Czy warto brać ubezpieczenie przy kredycie?

 Kredyt z ubezpieczeniem czy bez?

Starając się o kredyt w banku z pewnością pracownik zapyta nas czy jesteśmy zainteresowani ubezpieczeniem. Są osoby, które wyśmiewają ten pomysł i z niego rezygnują. Bo po co narażać się na kolejne koszta? Taka jest faktycznie pierwsza myśl, ale warto zastanowić się nad tym rozwiązaniem. Dlaczego? Dlatego, że świat zna już takie przypadki, w których owe ubezpieczenie było szczęściem dla wielu osób. Zacznijmy jednak od początku.

Co oferują banki?

Bank faktycznie oferują ubezpieczenia, a w szczególności w przypadku kredytu hipotecznego. Szczególnie osoby, które wiążą się umową na kilkanaście-kilkadziesiąt lat, a mają dzieci czy są w związku powinny na poważnie przemyśleć ten wydatek. Bo co się stanie jeśli ulegniemy wypadkowi, który uniemożliwi nam zarabianie? Zobowiązania spadają na naszych członków rodziny, a wtedy nikogo nie interesuje skąd wezmą oni pieniądze na spłatę kredytu. Oczywiście szuka się i innych zabezpieczeń, a jest nimi np. nieruchomość w przypadku kredytu hipotecznego. To również nie poprawia naszej sytuacji, ponieważ możemy zostać bez dachu nad głową. Większości dochodzi zatem do wniosku, że najlepszą sytuacją jest kredyt z ubezpieczeniem. Prawdą jest, że koszta kredytu automatycznie idą w górę. Ale warto zabezpieczyć się w ten sposób.

Nieprzewidywalność życia – lepiej wziąć ubezpieczenie kredytu?

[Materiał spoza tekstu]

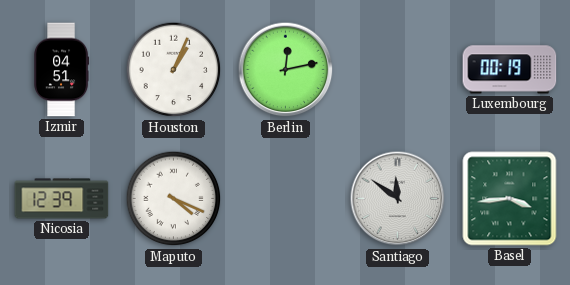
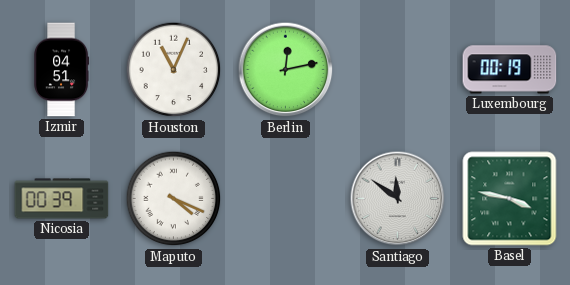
Houston: 1:04 -> 11:04
Nicosia: 12:39 -> 00:39
Basel: 3:44 -> 3:47
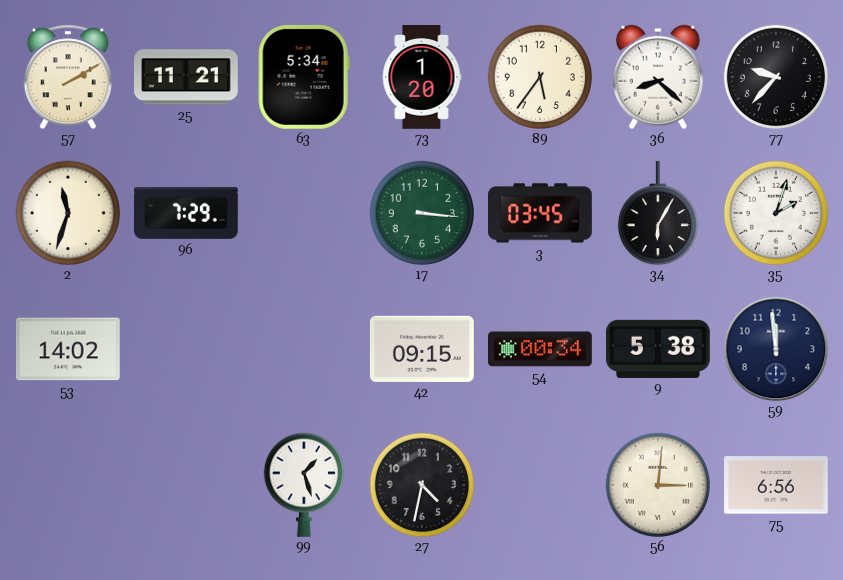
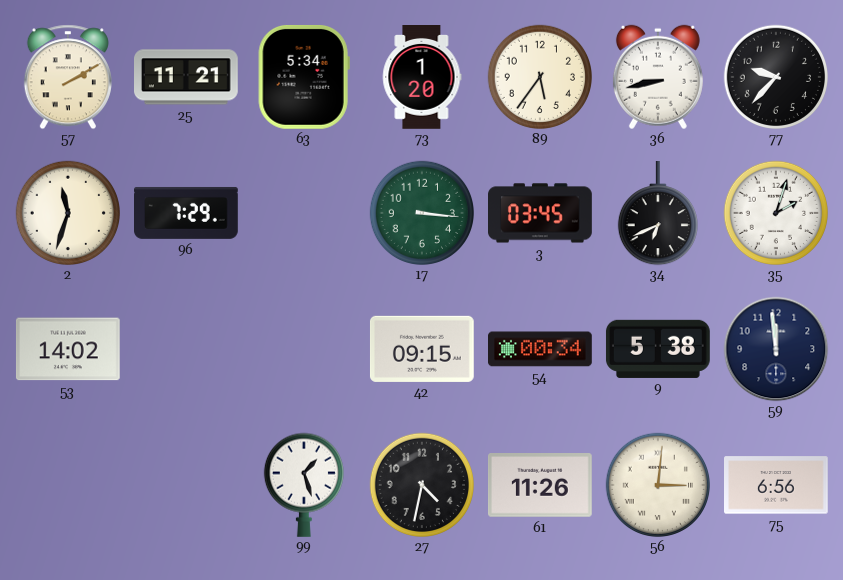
36: 8:22 -> 8:43
34: 6:05 -> 6:41
61: none -> 11:26
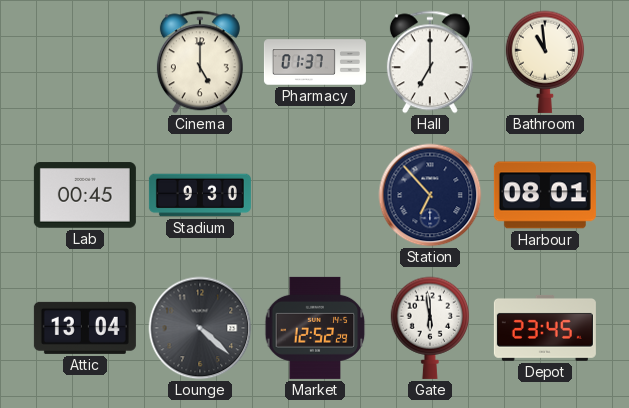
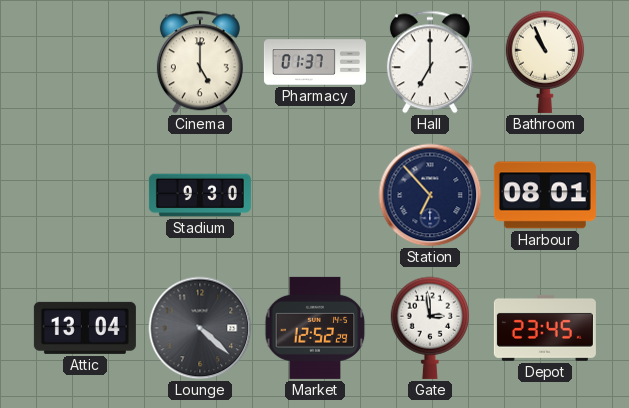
Bathroom: 10:59 -> 10:56
Lab: 00:45 -> none
Gate: 5:59 -> 2:59
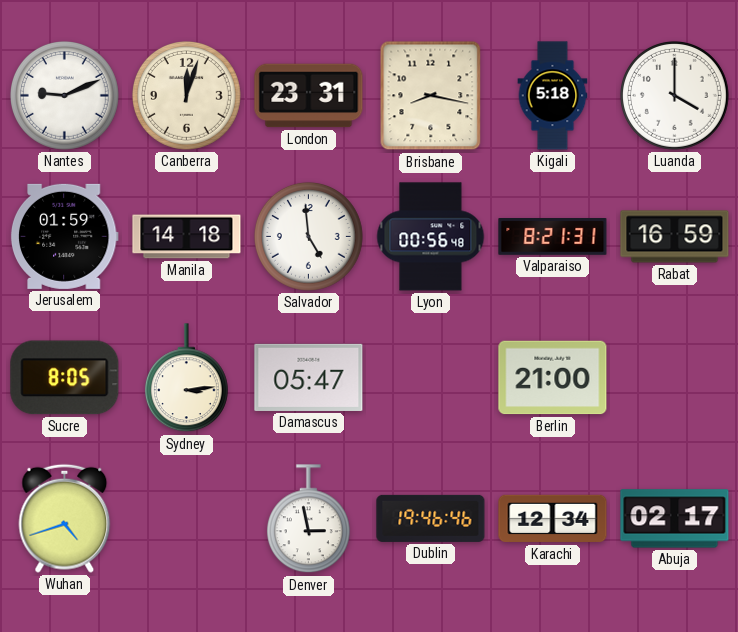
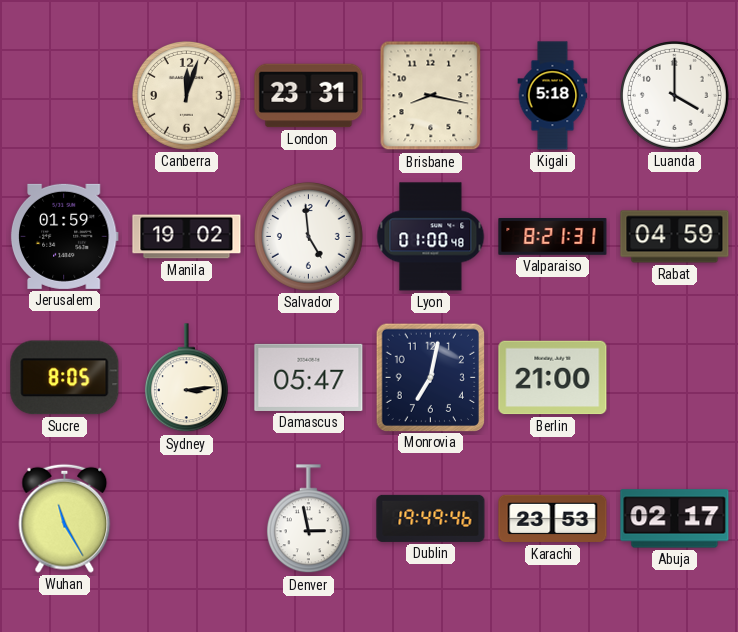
Nantes: 9:11 -> none
Manila: 14:18 -> 19:02
Lyon: 00:56 -> 01:00
Rabat: 16:59 -> 04:59
Monrovia: none -> 7:02
Wuhan: 4:42 -> 11:25
Dublin: 19:46 -> 19:49
Karachi: 12:34 -> 23:53
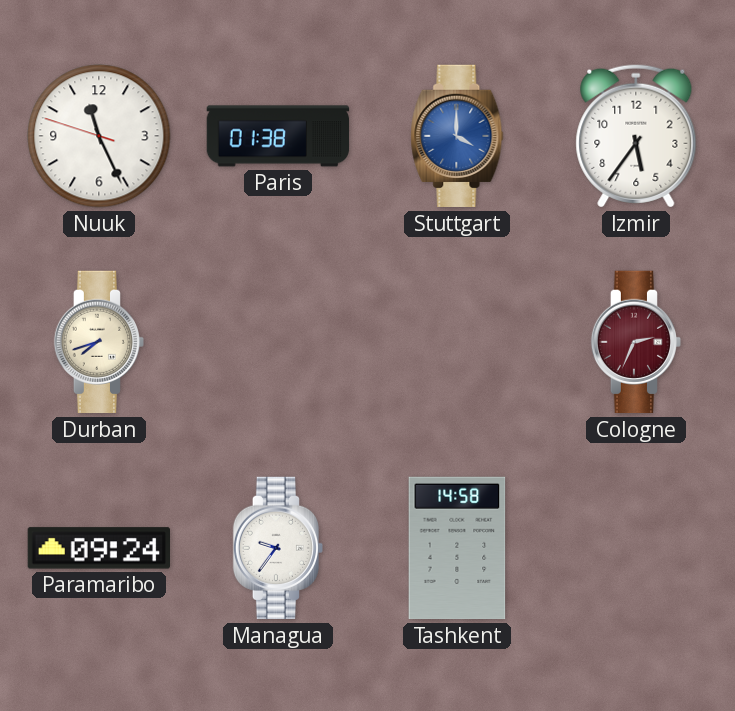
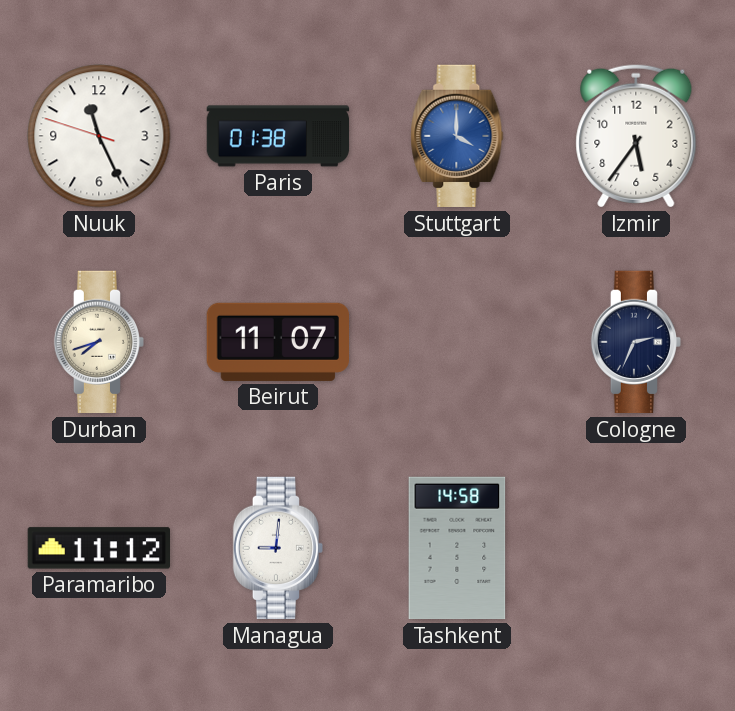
Beirut: none -> 11:07
Cologne dial: burgundy -> navy
Paramaribo: 09:24 -> 11:12
Managua: 9:36 -> 9:01
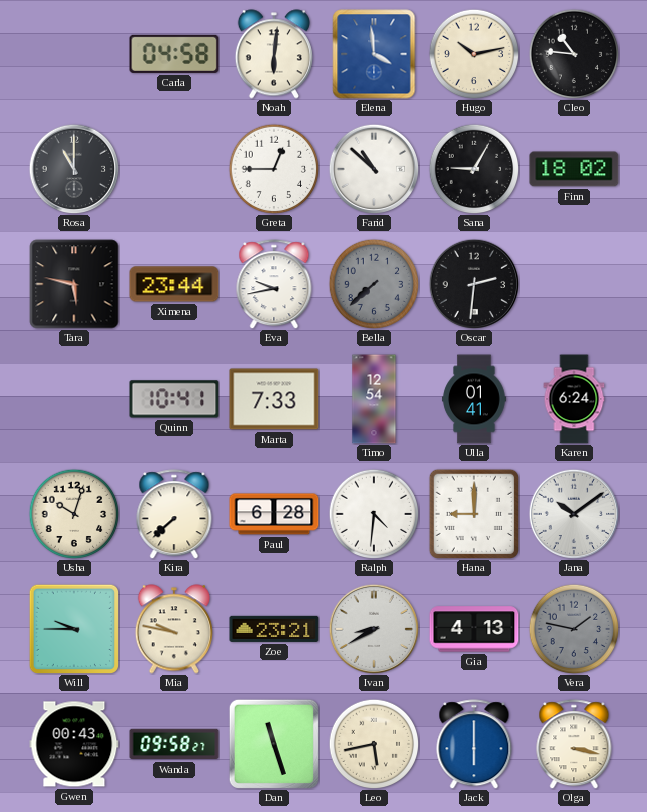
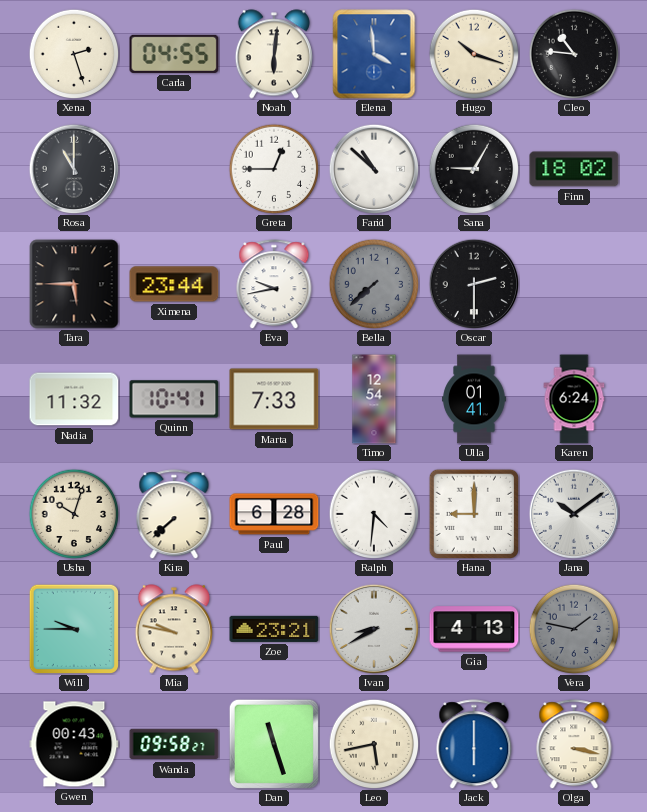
Xena: none -> 2:27
Carla: 04:58 -> 04:55
Hugo: 10:13 -> 10:18
Tara: 5:47 -> 5:45
Oscar: 2:31 -> 2:30
Nadia: none -> 11:32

Nikt z góry nie nastawia się na nic złego. Mimo wszystko wiemy, że życie jest nieprzewidywalne. Szczególnie w perspektywie kredytu hipotecznego, które spłata trwa kilkadziesiąt lat. Nikt z nas nie jest w stanie dziś powiedzieć co będziemy robić za ten czas. Dodajmy również, że banki przyglądają się nam przychylniej jeśli skorzystamy z tej oferty. Głównie dlatego, że jest to dla nich kolejna forma zabezpieczenia, a to jest dziś w cenie. Jest inne rozwiązanie – mowa tu o znalezieniu żyrantów. To jednak bardzo trudne zadanie i nie każdemu udaje się znaleźć co najmniej dwie osoby, które będą w stanie spłacić za nas kredyt w razie, gdy sami nie będziemy w stanie płacić rat. Toteż ostatecznie kończy się na ubezpieczeniu, które jest coraz częściej wymagane przez banki.